I regret the information is not available in the form requested. I estimate that the total number of dwellings under construction by self-build societies in Great Britain is less than 2,000."—[Official Report, 8th July 1974; Vol. 876, c. 377.] On 22nd January 1975, by which time the new fiscal advantages to self-build groups had become law under the 1974 Housing Act, it seemed to me that the public interest required rather more information than was given by that answer. I therefore asked the Secretary of State for the Environment what sources of statistical information are available to him about the number of houses constructed by self-build groups and the loans available to them from public funds; and what steps he is taking to improve them, so as to he able to monitor progress in this regard more satisfactorily in the light of the Housing Act 1974". Although the then Under-Secretary gave me the most courteous reply, it was not very informative. He said: No entirely satisfactory sources of information exist. The Annual Report of the Chief Registrar of Friendly Societies gives the numbers of self-build societies registered, and those removed from the register on completion or abandonment of their schemes, together with other information including the number of members and total loans outstanding, whether public or private. This information is compiled from audited financial returns made by the societies. Societies applying for approval under Section 120 of the Housing Act 1974 will be asked how many dwellings they intend to construct, and local authorities and the Housing Corporation will be asked to notify the Department of the amounts of any loans they make to self-build societies."—[Official Report, 22nd January, 1975; Vol. 884, c. 409.] I hope we shall have reassurance from Ministers that more will be done in future to monitor the output and use of land by self-build groups, in the light of this Order, than has been the case in the past.

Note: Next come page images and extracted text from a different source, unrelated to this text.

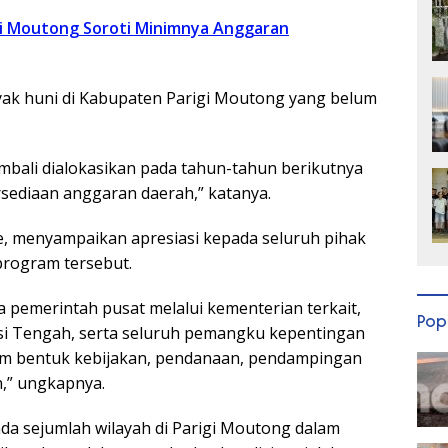
i Moutong Soroti Minimnya Anggaran
yak huni di Kabupaten Parigi Moutong yang belum
mbali dialokasikan pada tahun-tahun berikutnya
rsediaan anggaran daerah,” katanya.
e, menyampaikan apresiasi kepada seluruh pihak
program tersebut.
 pemerintah pusat melalui kementerian terkait,
Pop
si Tengah, serta seluruh pemangku kepentingan
m bentuk kebijakan, pendanaan, pendampingan
n,” ungkapnya.
a sejumlah wilayah di Parigi Moutong dalam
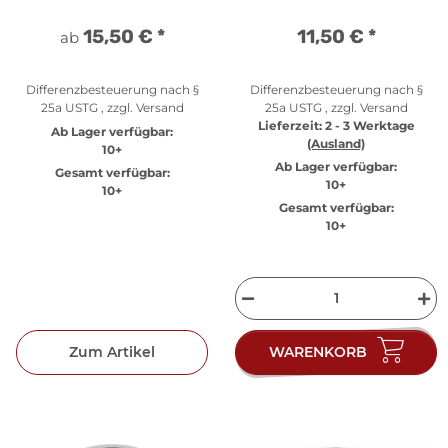
15,50 €
*
11,50 €
*
ab
Differenzbesteuerung nach §
Differenzbesteuerung nach §
25a USTG , zzgl.
Versand
25a USTG , zzgl.
Versand
Lieferzeit:
2 - 3 Werktage
Ab Lager verfügbar:
(Ausland)
10+
Ab Lager verfügbar:
Gesamt verfügbar:
10+
10+
Gesamt verfügbar:
10+
Zum Artikel
WARENKORB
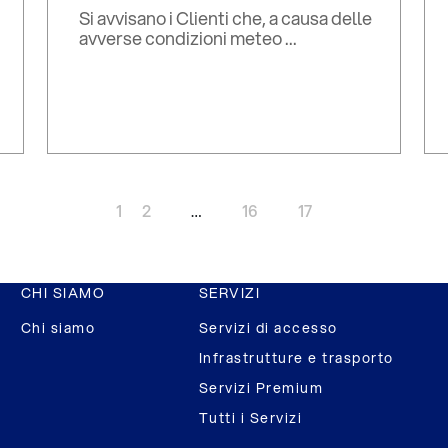
Si avvisano i Clienti che, a causa delle
avverse condizioni meteo ...
1
2
…
16
17
CHI SIAMO
SERVIZI
Chi siamo
Servizi di accesso
Infrastrutture e trasporto
Servizi Premium
Tutti i Servizi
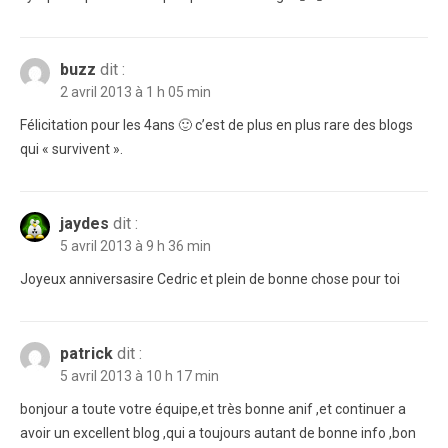
buzz
dit :
2 avril 2013 à 1 h 05 min
Félicitation pour les 4ans 🙂 c’est de plus en plus rare des blogs
qui « survivent ».
jaydes
dit :
5 avril 2013 à 9 h 36 min
Joyeux anniversasire Cedric et plein de bonne chose pour toi
patrick
dit :
5 avril 2013 à 10 h 17 min
bonjour a toute votre équipe,et très bonne anif ,et continuer a
avoir un excellent blog ,qui a toujours autant de bonne info ,bon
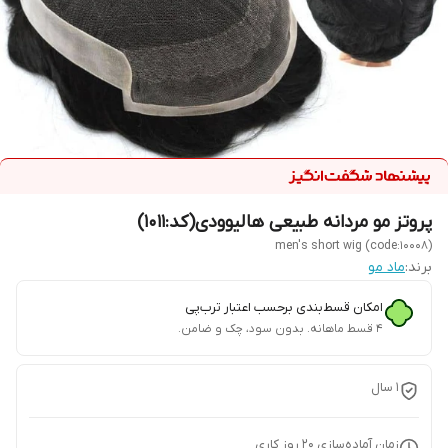
پروتز مو مردانه طبیعی هالیوودی(کد:1011)
men's short wig (code:10008)
برند:
ماد مو
امکان قسط‌بندی برحسب اعتبار ترب‌پی
۴ قسط ماهانه. بدون سود، چک و ضامن.
1 سال
زمان آماده‌سازی
20
روز کاری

Concerning the Community Land (Statutory Undertakers) Order, as a former member of the Joint Committee on Statutory Instruments, of which my right hon. Friend the Member for Crosby is the most distinguished Chairman, I must protest at the completely inadequate explanatory note to the Order. One of the purposes of an explanatory note is presumably to give a note of explanation, but this note is completely meaningless without detailed reference to the wording of the Community Land Act.

Since we are to have many more Orders under the Act, I hope the Minister will make sure that something better is done in the future, particularly as the explanatory note to the Community Land (Outstanding Material Interests) Order is perfectly satisfactory.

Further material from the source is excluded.